Living Your Life: Nutrition and Your Health

Healthy eating. This was something I struggled with for a long time. I’ve written about my experience in other posts on this blog. The road to healthy eating habits has not been an easy one. It all started when I was very young. I was raised on hamburger, rice and ketchup, with the occasional trip to McDonalds. We also ate at our local pizza shop quite a bit. Fried and fatty foods were mainstays in my diet as a child as well as sugary sodas and drinks. There were few whole foods and leafy greens found on my younger self’s menu.

It’s not as though I was seeking out healthy versions of the foods I was eating either. If I had any money, I would most likely be at the corner store buying candy bars and soda. But I was also too young to be making informed decisions about what my diet should look like. I definitely needed some guidance in that department. And in my caretakers defence, they did the best with what they had. There was always some type of meat at dinner, with a starch and a vegetable. But asides from providing us with the basics at meal time, this was the extent of my nutritional knowledge.

As for meals other than dinner, I was pretty much on my own. There was soda to drink, but I never remember being shown how to make or prepare breakfast or lunch for myself. Or even if there were things to make these meals with. I was clueless when it came to pretty much all things domestic, and the one time I tried to take food from the freezer to make something I was grounded for using something intended for another meal. I didn’t know there was a plan, let alone that I was supposed to adhere to it. These were confusing messages to be surrounded by as a child for sure.

So under these conditions, it’s no surprise that I was never shown how to cook meals for myself. Fast forward to my late teen years and I’m on my own, living in an all but empty apartment, with a fridge whose sole purpose I believed was to hold 40s. There were few if any meals cooked in the first few apartments I lived in, but there was loads of drinking and, surprise surprise, more fatty takeout. The two behaviours that were modeled for me in my youth. I also worked at a Mexican/Asian fusion, takeout place where the head chef was using Northern Indian cooking techniques to prepare the food. This was where I was blessed enough to begin to learn how to cook for myself. Though I didn’t realize it at the time. But more on that later.

Time moved on, I got married and was taking the long way around to getting a degree I would later have no idea what to do with. And I was still almost completely in the dark on how to take care of my nutritional needs. I was still drinking loads of beer, and eating takeout maybe four times a week! We never had any money because we were spending it all on eating out, while our refrigerator was mostly used to keep beer and leftovers cold.
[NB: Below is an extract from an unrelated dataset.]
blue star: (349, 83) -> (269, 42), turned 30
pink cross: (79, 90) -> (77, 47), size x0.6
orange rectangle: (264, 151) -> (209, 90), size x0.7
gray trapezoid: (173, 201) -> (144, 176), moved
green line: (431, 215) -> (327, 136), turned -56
I feel like if you don’t have your food situation down by the time you’re in your early thirties, someone should pull you aside and send you to a special program on the things you should have learned by now! This however, is sadly not the case. I was in my early thirties, married, had been working in the food industry for most of my adult life, and I still had no idea how to cook for myself, or take care of my nutritional needs.
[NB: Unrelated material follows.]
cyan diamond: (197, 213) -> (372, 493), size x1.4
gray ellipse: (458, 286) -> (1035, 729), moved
If I stop to think about it too much, it scares me a little. Who knows where I would be had I kept on the same path I was heading down. But luckily for me, things did change. Unfortunately, my marriage ended, and I was jettisoned into a life where I needed to focus on what was most important. And for a while, those were the skills I needed to survive. I began cooking and meal planning for myself, the first time I had ever attempted such a task.

I was still eating meat at the time, and this is when I had started buying and roasting whole chickens and using the meat throughout the week for various meals. This is one of the few things I miss about eating meat on occasion. It’s also surprising how many meals you can get out of a four pound chicken! This is also about the same time I started to really focus on my budget, and how much I was spending on groceries. I learned a lot of life lessons shortly after my divorce. But they were already on their way, and had been coming for some time. I had just been avoiding them for a very long time.

But with these roasts, was the beginning of my meal planning. I remember watching an episode of “Extreme Couponing” and being fascinated by the idea that you could be paid to do something that you needed to do to survive. The organizing and planning part of my brain lighted up, and this is where my organizational skills met my culinary abilities. I have yet to attempt an extreme coupon go, but it’s still on my bucket list : )

I had a dog at the time too, so I was coming up with a plan to not only take care of myself, but also the woman I was with as well as our dog. It was motivating knowing that I was taking care of something more than myself. But when my relationship eventually failed, I was left by myself again, to focus on the relationship I had been neglecting the most, the one with myself.

But now, at least I had some of the basics down. I was cooking for myself now, and doing my own grocery shopping. These were big steps in leaning to take care of my nutritional needs. I was starting from zero too, so any progress was welcome. This was around the time I chose to go vegan. Thinking back on the decision now, I’m glad I chose the meatless route, but I did make the decision almost on an impulse.

Had I to do it over again, I would have done more research on the choice. As I’ve said, I’m happy I made the decision, but I would have taken care to look up how to hit nutritional goals. I went to the Boston Vegetarian Festival and heard Dr. Colin T. Campbell give a talk about how eating meat is most likely linked to many types of cancers, and I went full vegan then. I also read that eating a plant based diet will regulate your body weight due to the nature of eating healthy whole foods with the optimal ratio of fiber to carbs to proteins to fats. Both these seemed like goals I was willing to get behind, and made making the switch that much more focused.

As I said, at first I went full vegan. But as I started living my new lifestyle, I found that it took a great strength of will to adhere to this diet. I slowly started eating dairy again but in moderation. I still mostly cook vegan for myself but will eat vegetarian when I’m at a restaurant or out. Mostly because it’s difficult to find vegan foods when I’m out. And this is how I’ve been eating ever since.

I find that my appetite isn’t as big as it used to be before, when I was eating more unhealthfully. I mostly buy and prepare whole food meals, my weight is in a healthy range, and I eat more frequently. And with all these changes I’ve made to my diet, I feel better about myself. I have more energy and my weight has been as consistent as it has ever been. And coming from where I was, with absolutely no idea how to care for my nutritional needs, this is a complete 180. And it feels good : ) So let’s take a look at how I got there.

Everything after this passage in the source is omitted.